YOU will have to be strong, and cut their mix back to only a few times a week, to only once a week, then to just a very occasional treat. In the end you will be glad you did. I had a wonderful chart on rats fed the grain mix diet and rats fed the block staple and the diferences in their weights...it was astounding. I would have to dig it up since my computer crashed and I lost all my good stuff last year, but I posted it on a forum, just need to find it again


----------



## lilspaz68 (Feb 24, 2007)

Found it!!!

I am quite unhappy with the weights of the majority of my Horde these days. It worries me that I am doing something wrong currently. I used to feed them Suebee’s freely since I didn’t have access to lab blocks at the time, and then I used to feed both. I didn’t quite understand that Suebee’s was not to be fed daily but as tri-weekly addition to the dog kibble 

Now my rats are fed strictly lab blocks (Mazuri previously, now HT 2104 for the last 6 months..thank you Elizabeth!) supplemented with veggies and occasional fruit, with “bad” treats like peanuts in the shell handed out one by one. 

I used Aura and Valora and Vesta as my comparison rats from the Horde of Old as they were normal-sized rats and very lean when I got them as babies. I had to use Dilbert as my comparison to my neutered boys.

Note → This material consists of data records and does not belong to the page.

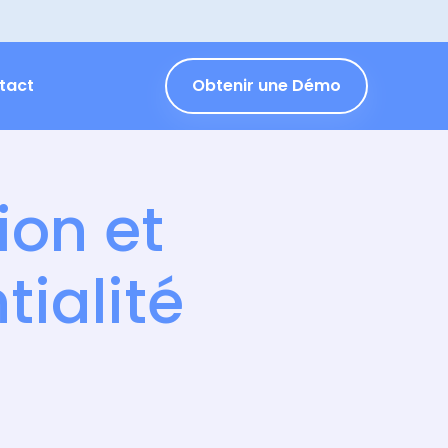
tact
Obtenir une Démo
ion et
tialité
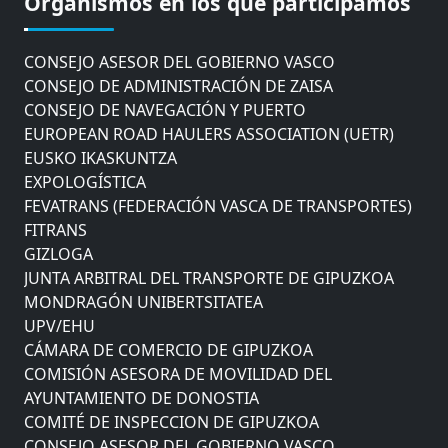
Organismos en los que participamos
AYUNTAMIENTO DE DONOSTIA
COMITÉ DE INSPECCION DE GIPUZKOA
CONSEJO ASESOR DEL GOBIERNO VASCO
CONSEJO DE ADMINISTRACIÓN DE ZAISA
CONSEJO DE NAVEGACIÓN Y PUERTO
EUROPEAN ROAD HAULERS ASSOCIATION (UETR)
EUSKO IKASKUNTZA
EXPOLOGÍSTICA
FEVATRANS (FEDERACIÓN VASCA DE TRANSPORTES)
FITRANS
GIZLOGA
JUNTA ARBITRAL DEL TRANSPORTE DE GIPUZKOA
MONDRAGÓN UNIBERTSITATEA
UPV/EHU
CÁMARA DE COMERCIO DE GIPUZKOA
COMISIÓN ASESORA DE MOVILIDAD DEL
AYUNTAMIENTO DE DONOSTIA
COMITÉ DE INSPECCION DE GIPUZKOA
CONSEJO ASESOR DEL GOBIERNO VASCO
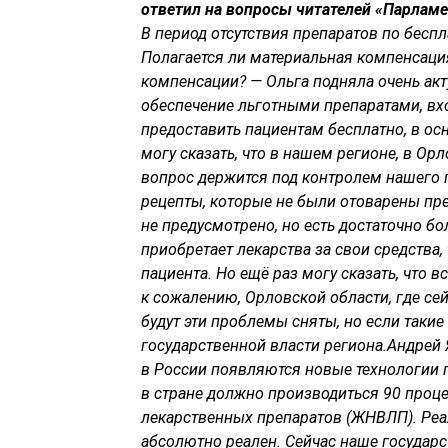
ответил на вопросы читателей «Парламе
В период отсутствия препаратов по беспл
Полагается ли материальная компенсация
компенсации?
— Ольга подняла очень акт
обеспечение льготными препаратами, вхо
предоставить пациентам бесплатно, в о
могу сказать, что в нашем регионе, в Ор
вопрос держится под контролем нашего г
рецепты, которые не были отоварены пре
не предусмотрено, но есть достаточно бо
приобретает лекарства за свои средства, 
пациента. Но ещё раз могу сказать, что 
к сожалению, Орловской области, где сей
будут эти проблемы сняты, но если таки
государственной власти региона.
Андрей 
в России появляются новые технологии п
в стране должно производиться 90 проц
лекарственных препаратов (ЖНВЛП). Реа
абсолютно реален. Сейчас наше государс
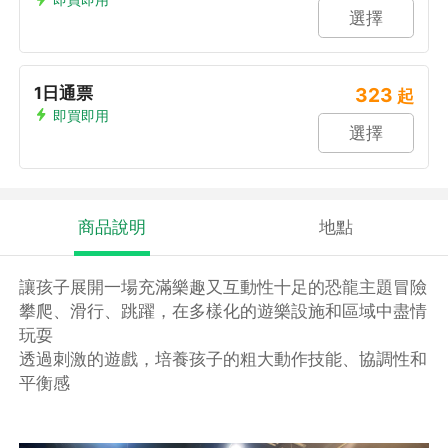
選擇
1日通票
323
起
即買即用
選擇
商品說明
地點
讓孩子展開一場充滿樂趣又互動性十足的恐龍主題冒險
攀爬、滑行、跳躍，在多樣化的遊樂設施和區域中盡情
玩耍
透過刺激的遊戲，培養孩子的粗大動作技能、協調性和
平衡感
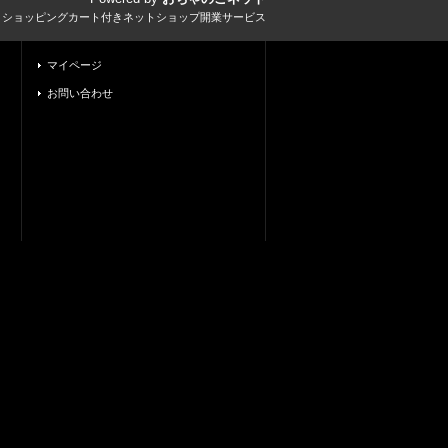
とショッピングカート付きネットショップ開業サービス
マイページ
お問い合わせ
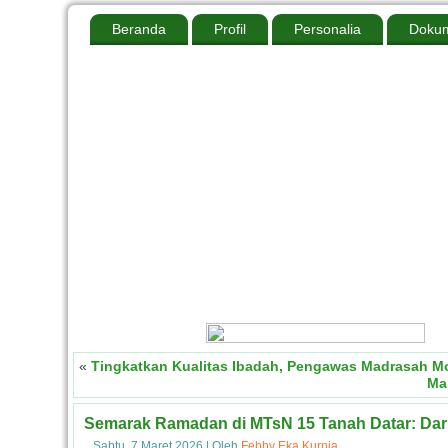
Beranda
Profil
Personalia
Dokum
«
Tingkatkan Kualitas Ibadah, Pengawas Madrasah Mo
Ma
Semarak Ramadan di MTsN 15 Tanah Datar: Dari
Sabtu, 7 Maret 2026
|
Oleh
Febby Eka Kurnia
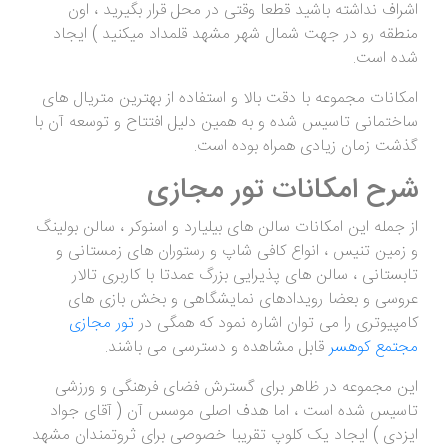
اشراف نداشته باشید قطعا وقتی در محل قرار بگیرید ، اون
منطقه رو در جهت شمال شهر مشهد قلمداد میکنید ) ایجاد
شده است.
امکانات مجموعه با دقت بالا و استفاده از بهترین متریال های
ساختمانی تاسیس شده و به همین دلیل افتتاح و توسعه آن با
گذشت زمان زیادی همراه بوده است.
شرح امکانات تور مجازی
از جمله این امکانات سالن های بیلیارد و اسنوکر ، سالن بولینگ
و زمین تنیس ، انواع کافی شاپ و رستوران های زمستانی و
تابستانی ، سالن های پذیرایی بزرگ عمدتا با کاربری تالار
عروسی و بعضا رویدادهای نمایشگاهی و بخش بازی های
کامپیوتری را می توان اشاره نمود که همگی در
تور مجازی
مجتمع کوهسر
قابل مشاهده و دسترسی می باشند.
این مجموعه در ظاهر برای گسترش فضای فرهنگی و ورزشی
تاسیس شده است ، اما هدف اصلی موسس آن ( آقای جواد
ایزدی ) ایجاد یک کلوپ تقریبا خصوصی برای ثروتمندان مشهد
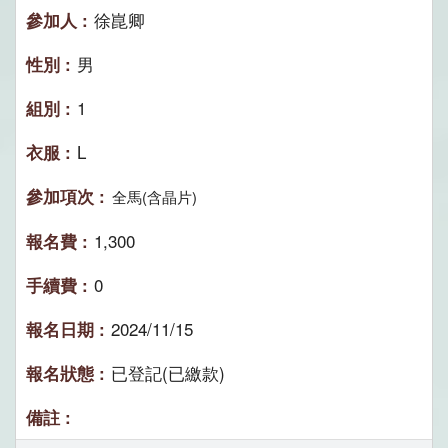
徐崑卿
男
1
L
全馬(含晶片)
1,300
0
2024/11/15
已登記(已繳款)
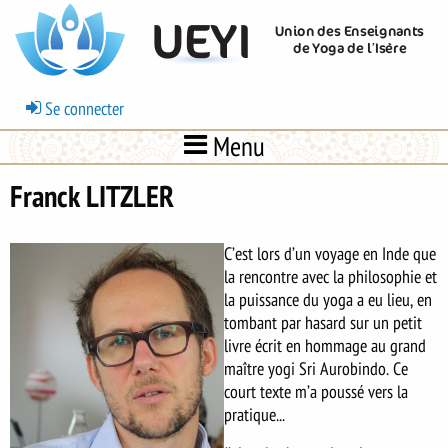
Aller
UEYI
Union des Enseignants
au
de Yoga de l’Isère
contenu
principal
Menu
Se connecter
du
Menu
compte
de
Franck LITZLER
l'utilisateur
C’est lors d’un voyage en Inde que
la rencontre avec la philosophie et
la puissance du yoga a eu lieu, en
tombant par hasard sur un petit
livre écrit en hommage au grand
maître yogi Sri Aurobindo. Ce
court texte m’a poussé vers la
pratique...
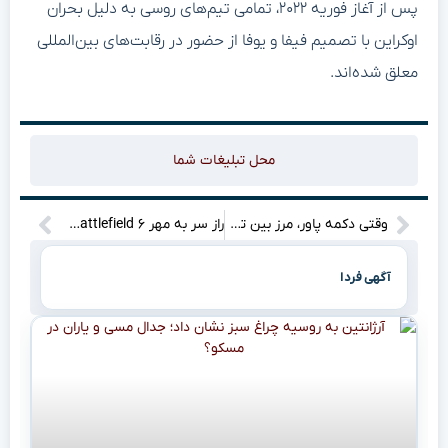
پس از آغاز فوریه ۲۰۲۲، تمامی تیم‌های روسی به دلیل بحران
اوکراین با تصمیم فیفا و یوفا از حضور در رقابت‌های بین‌المللی
معلق شده‌اند.
محل تبلیغات شما
وقتی دکمه پاور، مرز بین تفریح و تباهی رو جابه‌جا می‌کنه: بازی‌هات نجاتت می‌دن یا زندانیت؟
راز سر به مهر Battlefield ۶ فاش شد: چرا آنریل انجین از لیست حذف شد؟
آگهی فردا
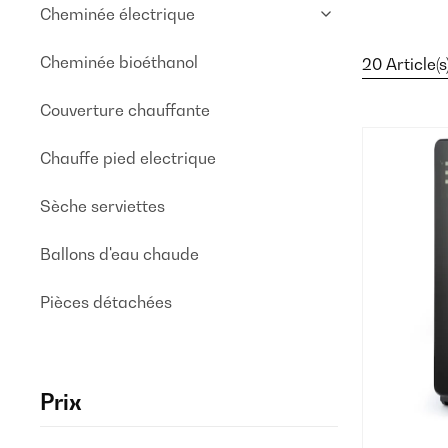
Cheminée électrique
Cheminée bioéthanol
20 Article(s
Couverture chauffante
Chauffe pied electrique
Sèche serviettes
Ballons d'eau chaude
Pièces détachées
Prix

Sadly Word doesn't translate well on here and it will be hard to read. I did put the difference in weights in blue for all to see... :roll:

Age / Name / Wt. / Old Horde Rat / Wt. at Same Age / Difference between Current and Old

15 / Kismet / 362 g / Valora/Vesta / 400 g/448 g / 38 g/86 g
15 / Tosca / 304 g / same / same / 96 g/144 g
15 / Cleo / 328 g / same / same / 72 g/120 g
16 / Megan / 318 g / same / 402 g/456 g / 84 g/138 g
16 / Angel / 335 g / same / same / 67 g/121 g
18+ / Faline / 417 g / Aura / 427 g / 10 g
6 / Suri / 343 g / Valora/Vesta / 327 g/346 g / -16 g/3 g
6 / Linny / 295 g / same / same / 32 g/51 g
20 / Bronwen / 395 g / Aura / 432 / 37 g
16 / Tucker / 562 g / Dilbert / 530 g / -32 g
16 / Bear / 481 g / same / same / 49 g
13 / Fayth / 366 g / Valora/Vesta / 411 g/412 g / 45 g/46 g
8 / Aki / 375 g / Valora/Vesta / 357 g/379 g / -18 g/4 g
8 / Lani / 353 g / same / same / 4 g/26 g

Things to remember. Suri is a big solid girl, Aki and Lani came to me at 5 months old so I didn’t feed them from the beginning, Faline came to me at 6 months old, Bronwen is a sweet chunky monkey who had at least one litter, and I have no idea why my neutered boys are following in each other’s footsteps :roll:

Does it look like I am on the right track for healthier weights?


----------



## ema-leigh (Jan 24, 2010)

I dont make mine with exact measurements and Im also making it for alot more rats.

I would use approx:
4 cups of flakes oats
4 cups of rolled oats.
3 cups of 7 grain cereal
1 cup of muesli 
2 cups of dried fruit
1 small handful of soy nuts (a little bit exra if you have girls)
1/2 cup of millet
1 handful of flax seeds (again extra if you have girls)
2 cups of puffed cereal (wheat/rice etc. Bear in mind the puffed rice doesnt have much nutritional value)
3 cups of post shreddies
1.5 cup of bran flakes
1.5 cup of wholegrain cereal (READ the boxes, the healthiest looking box actually contains more sugar, get the yelow box)
1/2 - 1 cup of wholegrain uncooked pasta (extra if you have underweight, less if overweight)
1 cup of low protien low fat senior dog food (I dont add this everytime I make the mix)
1 cup of cracked wheat + buckgroats
Sunflower/pumpkin and seasme seeds mixed together approx 1.5cups
1 cup of split peas + lentils
2 cups of barley
small handful of shredded coconut
small handful of soya beans

Then you can add thins to keep it interesting such as a bag of rat food, broken lab blocks, broken unsalted crackers and french melba toast.


----------



## halfmoon (Mar 29, 2010)

Apparently my boys overheard my frustrated conversation with their father and they're eating their lab blocks!  I'm amazed at how fast they started to eat them this time. I guess they _were_ hungry after all.


----------